Gilbert Rosenkranz ist Pressereferent der Diözese Innsbruck und verheiratet. Er mag Zither spielen, lesen und in der Natur sein – ob im Garten oder in den Bergen.
Das Kloster liegt abgeschieden mitten im Atlasgebirge. In der unendlichen Wüstenlandschaft Algeriens haben Trappisten 1923 das Kloster „Unsere Liebe Frau vom Atlas“ gegründet. Die Mönche leben in großer Armut und teilen das Leben der Bevölkerung. Gemeinsam mit ihnen betreiben sie eine Honigproduktion. Als islamische Fundamentalisten das Land mit einem Teppich der Gewalt überziehen, rücken die christlichen Mönche und die islamische Bevölkerung noch enger zusammen. Militärischen Schutz für das Kloster lehnen die Mönche ab: „Welchen Sinn hätte es für uns, durch Waffen geschützt zu werden, wenn unsere muslimischen Brüder aus der Umgebung getötet werden“, sagen sie.
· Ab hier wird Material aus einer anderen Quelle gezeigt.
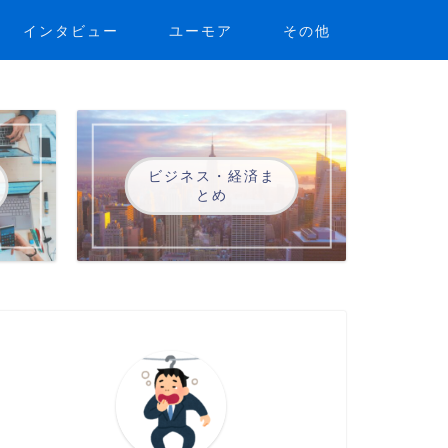
インタビュー
ユーモア
その他
ビジネス・経済ま
とめ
Ende Mai 1996 bewahrheiten sich die schlimmsten Befürchtungen. Terroristen überfallen das Kloster und töten sieben Trappisten. Für wenige Tage richtet sich die internationale Aufmerksamkeit auf eine kleine Gemeinschaft in der Wüste, die sich bewusst für ein Leben unter Moslems entscheidet. Einer der Mönche, P. Christian-Marie de Chergé, erklärt, weshalb er der Gewalt nicht weichen und Algerien trotz mehrfacher Aufforderung nicht verlassen will. „Es wird immer Gottes heimliche Freude sein, Gemeinschaft zu schaffen … Ich danke Gott, dass er allem zum Trotz dieses verlorene Leben, das ganz mir und ganz Euch gehört, ganz für diese Freude zu wollen scheint“, schreibt er in seinem geistlichen Testament.
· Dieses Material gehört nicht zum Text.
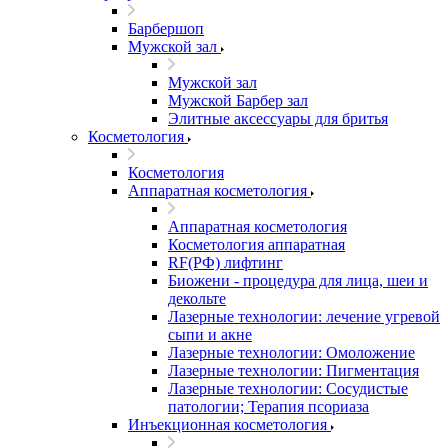
Барбершоп
Мужской зал
Мужской зал
Мужской Барбер зал
Элитные аксессуары для бритья
Косметология
Косметология
Аппаратная косметология
Аппаратная косметология
Косметология аппаратная
RF(РФ) лифтинг
Биожени - процедура для лица, шеи и
декольте
Лазерные технологии: лечение угревой
сыпи и акне
Лазерные технологии: Омоложение
Лазерные технологии: Пигментация
Лазерные технологии: Сосудистые
патологии; Терапия псориаза
Инъекционная косметология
Alle sollen eins sein“ (Joh 17, 21), betet Jesus. Die Mönche aus der Wüste haben sich auf die Erfüllung dieser Bitte eingelassen. Im Zusammenleben mit den Menschen vor Ort lernen sie Einheit in Verschiedenheit. „In dem Islam, den ich gesehen und erfahren habe, habe ich oft den geraden Weg des Evangeliums gefunden“, schreibt P. Christian und nimmt den Islam vor ungerechtfertigten Angriffen in Schutz. Und seine Liebe für die Andersgläubigen geht weiter. Er verbindet die Hoffnung auf ein Leben nach dem Tod mit dem Wunsch, sein Auge „in das Auge unseres Vaters zu versenken, um mit ihm seine Kinder aus dem Islam schauen zu dürfen, wie Er sie sieht“.Das geistliche Testament des Mönchs ist für mich ein eindrucksvolles Dokument brennender Sehnsucht nach Einheit.
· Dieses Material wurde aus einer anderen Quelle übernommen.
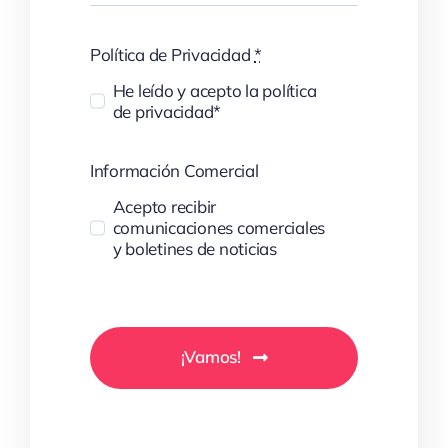
Política de Privacidad
*
He leído y acepto la política
de privacidad*
Información Comercial
Acepto recibir
comunicaciones comerciales
y boletines de noticias
¡Vamos!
Er will den anderen Menschen so sehen wie Gott ihn gemeint hat. Er stellt seinen Glauben an Einheit mitten in die Zerrissenheit eines Landes. Er kämpft für diese Einheit bis zum Äußersten. Überall sucht Gott Menschen, die seine heimliche Freude teilen: Einheit zu stiften. Denn überall tun sich Spaltungen und Zerrissenheit auf – zwischen den Kirchen, zwischen Glauben und Leben, zwischen Ehe- und Lebenspartnern.